(Data records):
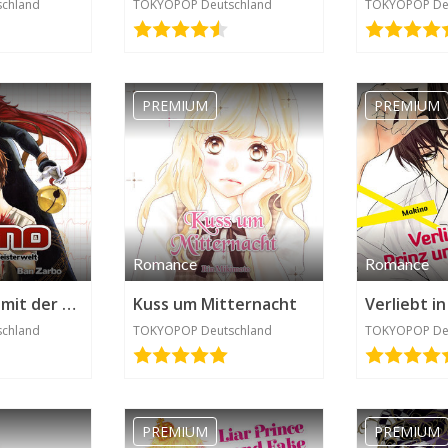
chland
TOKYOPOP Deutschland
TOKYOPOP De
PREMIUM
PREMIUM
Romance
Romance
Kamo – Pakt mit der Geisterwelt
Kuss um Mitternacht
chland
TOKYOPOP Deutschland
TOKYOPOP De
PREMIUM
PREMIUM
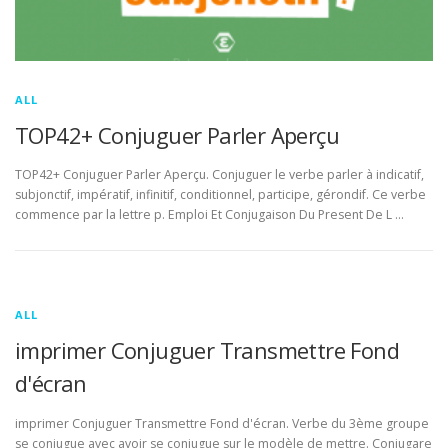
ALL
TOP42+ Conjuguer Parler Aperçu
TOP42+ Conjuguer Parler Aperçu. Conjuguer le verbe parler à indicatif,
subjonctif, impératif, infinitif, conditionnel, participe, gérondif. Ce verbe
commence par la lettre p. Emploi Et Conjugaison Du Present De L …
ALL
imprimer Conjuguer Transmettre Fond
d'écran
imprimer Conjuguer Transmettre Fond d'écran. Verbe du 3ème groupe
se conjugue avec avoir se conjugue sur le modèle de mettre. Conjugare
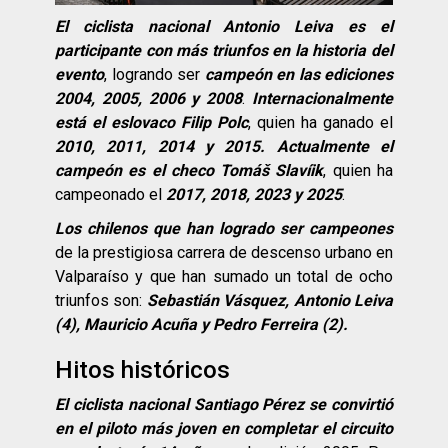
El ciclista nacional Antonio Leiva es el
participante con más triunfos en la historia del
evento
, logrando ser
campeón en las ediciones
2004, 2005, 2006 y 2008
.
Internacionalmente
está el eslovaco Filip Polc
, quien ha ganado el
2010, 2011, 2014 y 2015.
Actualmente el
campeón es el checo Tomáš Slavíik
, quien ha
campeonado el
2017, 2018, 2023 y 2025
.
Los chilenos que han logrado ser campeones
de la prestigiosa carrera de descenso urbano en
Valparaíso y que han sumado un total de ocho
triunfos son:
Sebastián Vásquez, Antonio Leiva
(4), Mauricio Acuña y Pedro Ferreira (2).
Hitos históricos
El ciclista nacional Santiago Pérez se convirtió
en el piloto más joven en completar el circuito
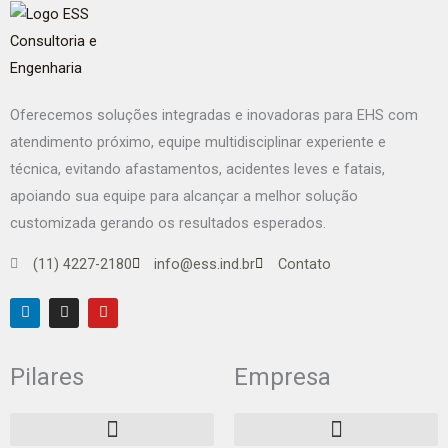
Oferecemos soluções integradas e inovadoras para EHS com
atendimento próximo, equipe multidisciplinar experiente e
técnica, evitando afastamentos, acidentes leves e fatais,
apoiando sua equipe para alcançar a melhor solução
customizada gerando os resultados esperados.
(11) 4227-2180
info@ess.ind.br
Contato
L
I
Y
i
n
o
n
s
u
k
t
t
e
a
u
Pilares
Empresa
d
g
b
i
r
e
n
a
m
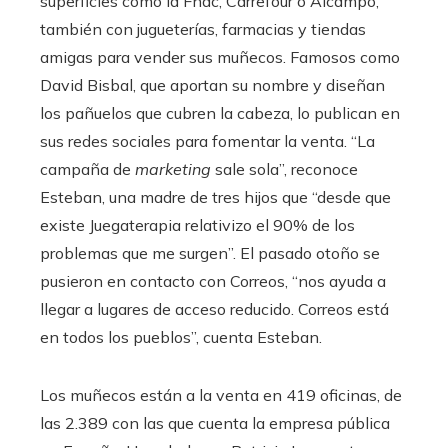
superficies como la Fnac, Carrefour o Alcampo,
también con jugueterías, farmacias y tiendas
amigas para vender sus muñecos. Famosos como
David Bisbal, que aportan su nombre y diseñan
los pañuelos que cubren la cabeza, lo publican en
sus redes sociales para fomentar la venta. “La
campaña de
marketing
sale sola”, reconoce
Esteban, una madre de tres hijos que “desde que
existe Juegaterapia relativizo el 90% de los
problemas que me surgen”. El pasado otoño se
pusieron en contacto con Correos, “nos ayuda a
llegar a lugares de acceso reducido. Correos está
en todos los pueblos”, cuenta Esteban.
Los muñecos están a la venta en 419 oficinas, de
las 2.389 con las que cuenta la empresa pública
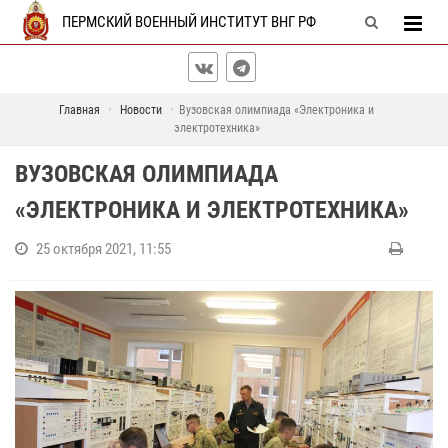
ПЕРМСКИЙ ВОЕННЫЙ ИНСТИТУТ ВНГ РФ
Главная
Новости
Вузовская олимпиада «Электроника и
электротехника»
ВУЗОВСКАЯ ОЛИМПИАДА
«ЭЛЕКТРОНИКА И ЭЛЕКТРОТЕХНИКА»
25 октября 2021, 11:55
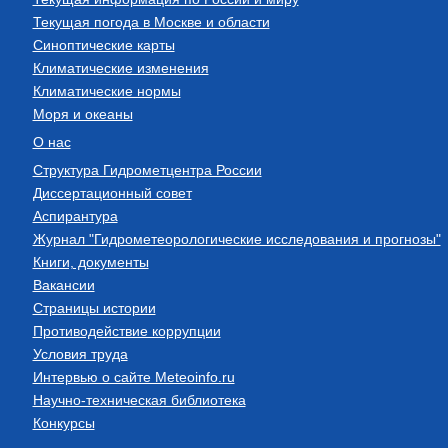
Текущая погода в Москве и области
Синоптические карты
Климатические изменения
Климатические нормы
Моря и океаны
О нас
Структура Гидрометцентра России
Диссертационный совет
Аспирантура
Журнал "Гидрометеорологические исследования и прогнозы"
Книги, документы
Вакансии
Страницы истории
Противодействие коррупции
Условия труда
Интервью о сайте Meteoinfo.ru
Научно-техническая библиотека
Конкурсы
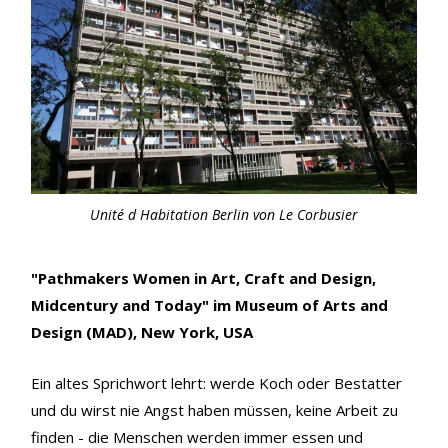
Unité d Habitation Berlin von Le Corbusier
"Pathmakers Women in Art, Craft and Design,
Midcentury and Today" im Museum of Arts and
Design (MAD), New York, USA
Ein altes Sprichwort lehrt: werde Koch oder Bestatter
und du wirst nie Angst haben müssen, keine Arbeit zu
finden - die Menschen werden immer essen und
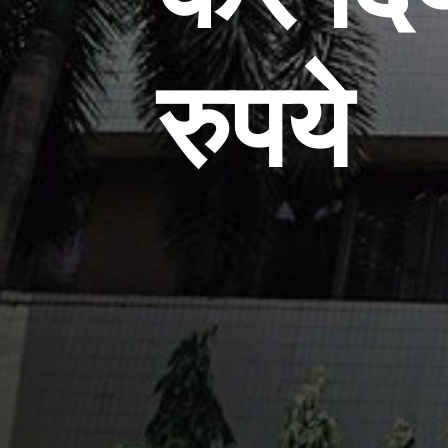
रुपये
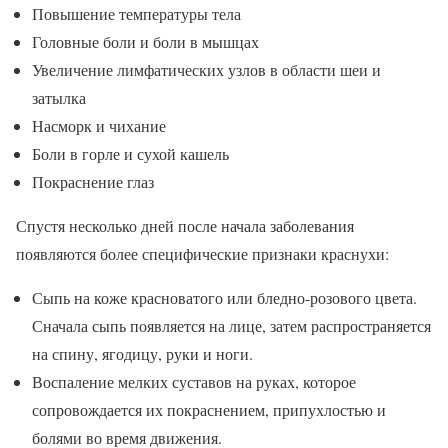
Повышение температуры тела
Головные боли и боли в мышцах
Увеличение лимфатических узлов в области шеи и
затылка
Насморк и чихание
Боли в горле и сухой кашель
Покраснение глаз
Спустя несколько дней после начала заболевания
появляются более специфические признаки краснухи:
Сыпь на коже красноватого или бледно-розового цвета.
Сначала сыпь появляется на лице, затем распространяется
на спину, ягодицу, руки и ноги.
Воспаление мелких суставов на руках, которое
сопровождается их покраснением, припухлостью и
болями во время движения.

---

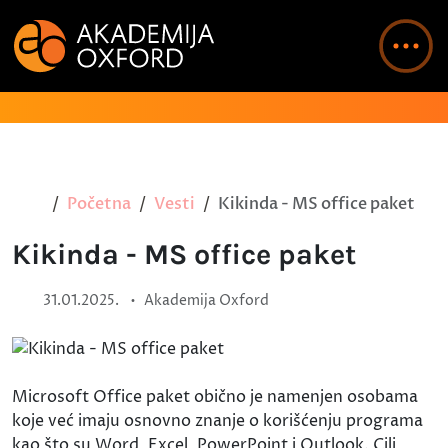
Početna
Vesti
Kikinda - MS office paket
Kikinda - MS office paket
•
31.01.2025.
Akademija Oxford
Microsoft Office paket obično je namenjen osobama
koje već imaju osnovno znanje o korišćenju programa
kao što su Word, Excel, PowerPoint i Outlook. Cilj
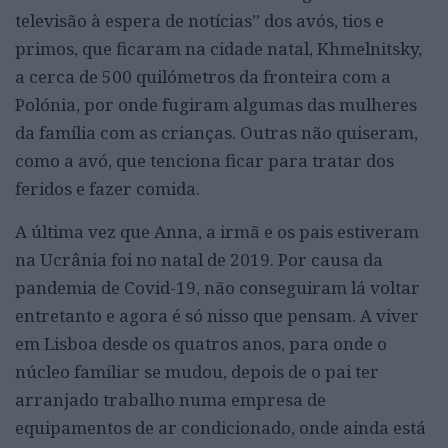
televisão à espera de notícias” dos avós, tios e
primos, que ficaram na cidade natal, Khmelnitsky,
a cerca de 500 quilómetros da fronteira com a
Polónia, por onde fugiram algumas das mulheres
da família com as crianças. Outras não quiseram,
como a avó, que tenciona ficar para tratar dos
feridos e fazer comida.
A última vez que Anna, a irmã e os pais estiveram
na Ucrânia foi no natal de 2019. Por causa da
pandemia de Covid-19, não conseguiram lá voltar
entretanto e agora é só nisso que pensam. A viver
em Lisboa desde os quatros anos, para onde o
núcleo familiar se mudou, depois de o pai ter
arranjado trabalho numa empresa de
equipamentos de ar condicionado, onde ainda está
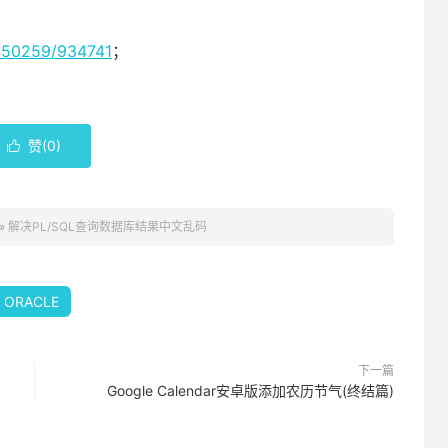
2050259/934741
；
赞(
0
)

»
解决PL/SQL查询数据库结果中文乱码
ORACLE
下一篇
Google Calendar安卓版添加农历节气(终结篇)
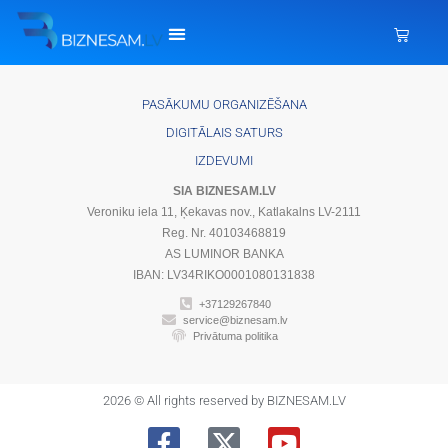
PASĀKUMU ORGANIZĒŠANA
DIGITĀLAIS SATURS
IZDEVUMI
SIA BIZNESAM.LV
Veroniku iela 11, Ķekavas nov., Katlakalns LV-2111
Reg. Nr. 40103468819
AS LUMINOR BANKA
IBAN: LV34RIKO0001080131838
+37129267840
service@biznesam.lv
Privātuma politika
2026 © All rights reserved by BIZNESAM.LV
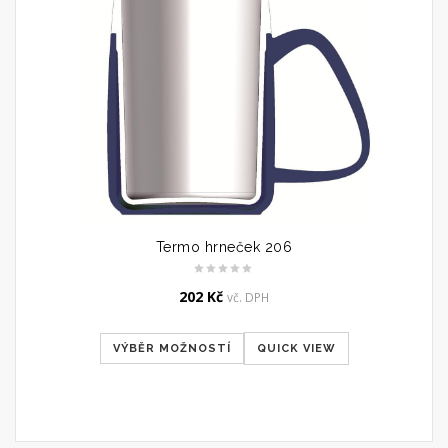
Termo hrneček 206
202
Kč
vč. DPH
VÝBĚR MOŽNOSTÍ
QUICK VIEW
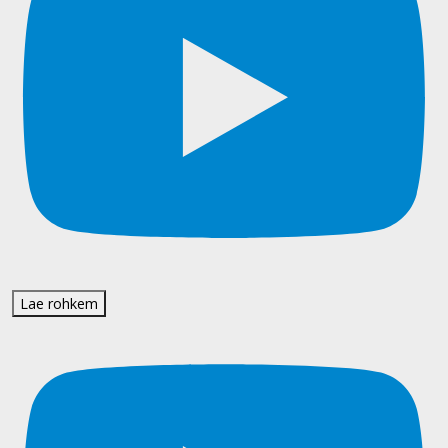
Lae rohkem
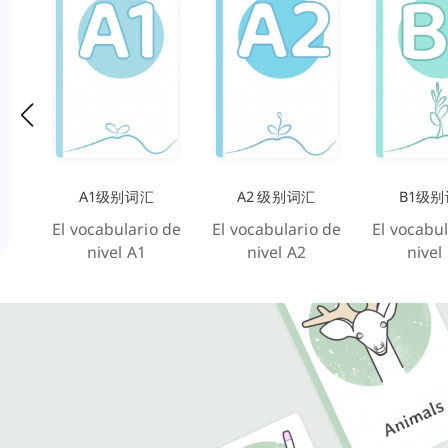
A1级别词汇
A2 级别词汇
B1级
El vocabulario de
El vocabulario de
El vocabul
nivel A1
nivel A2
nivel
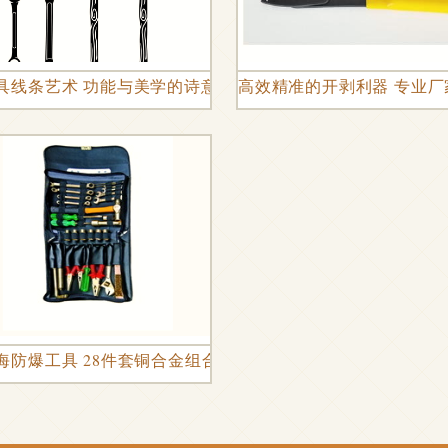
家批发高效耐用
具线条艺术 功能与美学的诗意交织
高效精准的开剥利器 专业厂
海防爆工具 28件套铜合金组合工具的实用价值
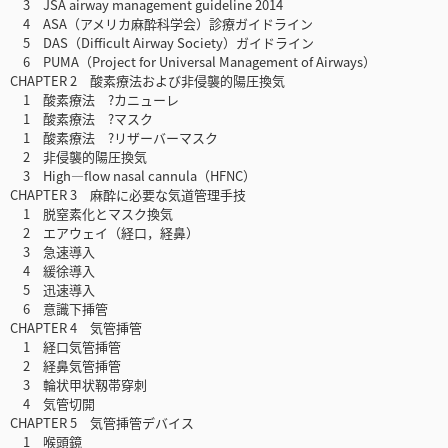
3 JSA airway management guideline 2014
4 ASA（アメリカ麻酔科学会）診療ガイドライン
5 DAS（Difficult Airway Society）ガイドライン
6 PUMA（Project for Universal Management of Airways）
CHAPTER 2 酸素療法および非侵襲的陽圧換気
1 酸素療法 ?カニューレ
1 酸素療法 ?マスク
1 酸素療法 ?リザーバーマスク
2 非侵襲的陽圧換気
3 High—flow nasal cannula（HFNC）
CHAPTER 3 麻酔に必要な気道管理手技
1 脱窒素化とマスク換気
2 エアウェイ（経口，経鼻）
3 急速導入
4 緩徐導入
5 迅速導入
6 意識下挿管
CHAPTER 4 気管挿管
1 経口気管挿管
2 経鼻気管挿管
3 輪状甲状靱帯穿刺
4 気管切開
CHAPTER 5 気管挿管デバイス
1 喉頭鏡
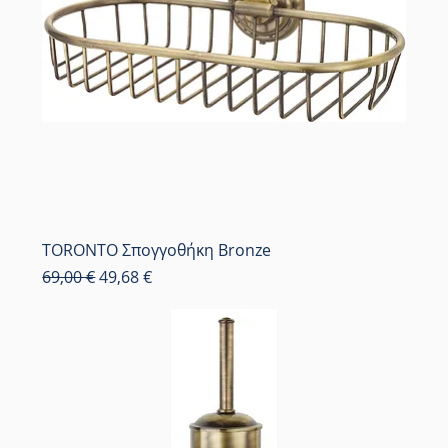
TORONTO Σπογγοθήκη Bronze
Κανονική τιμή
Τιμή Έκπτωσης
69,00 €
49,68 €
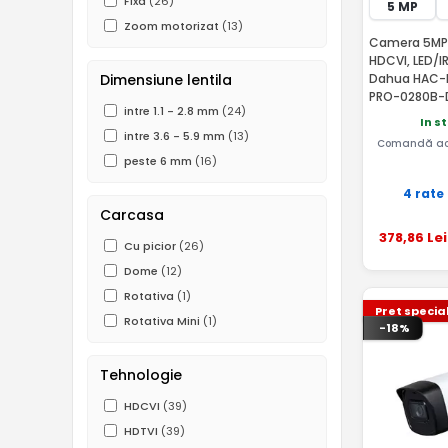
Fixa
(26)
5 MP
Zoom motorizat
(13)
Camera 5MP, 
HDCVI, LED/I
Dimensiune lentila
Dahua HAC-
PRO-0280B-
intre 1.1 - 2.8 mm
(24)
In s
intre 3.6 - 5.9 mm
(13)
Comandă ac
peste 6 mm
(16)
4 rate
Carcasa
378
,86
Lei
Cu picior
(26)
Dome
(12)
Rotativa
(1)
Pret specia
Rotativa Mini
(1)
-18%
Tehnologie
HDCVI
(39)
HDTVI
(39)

(What you should do):
Each line of the data that includes "Fond" should be copied.

(Result of the exercise):
imprimer Conjuguer Transmettre Fond
imprimer Conjuguer Transmettre Fond d'écran. Verbe du 3ème groupe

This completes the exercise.